→ Problem
Please return each line of the listing exactly as given.
+++ Supplied records
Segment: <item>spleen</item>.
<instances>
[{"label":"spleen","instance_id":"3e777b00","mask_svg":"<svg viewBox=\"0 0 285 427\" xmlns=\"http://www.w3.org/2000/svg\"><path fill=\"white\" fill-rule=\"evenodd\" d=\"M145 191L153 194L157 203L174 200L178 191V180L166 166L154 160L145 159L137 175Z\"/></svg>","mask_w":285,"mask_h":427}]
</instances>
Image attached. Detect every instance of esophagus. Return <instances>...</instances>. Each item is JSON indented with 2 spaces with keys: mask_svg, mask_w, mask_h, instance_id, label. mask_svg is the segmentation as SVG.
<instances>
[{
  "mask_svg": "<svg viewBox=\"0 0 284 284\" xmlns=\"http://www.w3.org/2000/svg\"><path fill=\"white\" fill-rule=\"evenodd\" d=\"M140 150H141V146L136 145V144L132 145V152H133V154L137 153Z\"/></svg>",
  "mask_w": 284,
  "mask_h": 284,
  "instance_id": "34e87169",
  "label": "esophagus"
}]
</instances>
++++++
→ Answer box
Segment: <item>spleen</item>.
<instances>
[{"label":"spleen","instance_id":"3e777b00","mask_svg":"<svg viewBox=\"0 0 285 427\" xmlns=\"http://www.w3.org/2000/svg\"><path fill=\"white\" fill-rule=\"evenodd\" d=\"M145 191L153 194L157 203L174 200L178 191V180L166 166L154 160L145 159L137 175Z\"/></svg>","mask_w":285,"mask_h":427}]
</instances>
Image attached. Detect every instance of esophagus. Return <instances>...</instances>. Each item is JSON indented with 2 spaces with keys: mask_svg, mask_w, mask_h, instance_id, label. mask_svg is the segmentation as SVG.
<instances>
[{
  "mask_svg": "<svg viewBox=\"0 0 284 284\" xmlns=\"http://www.w3.org/2000/svg\"><path fill=\"white\" fill-rule=\"evenodd\" d=\"M140 150H141V146L136 145V144L132 145V152H133V154L137 153Z\"/></svg>",
  "mask_w": 284,
  "mask_h": 284,
  "instance_id": "34e87169",
  "label": "esophagus"
}]
</instances>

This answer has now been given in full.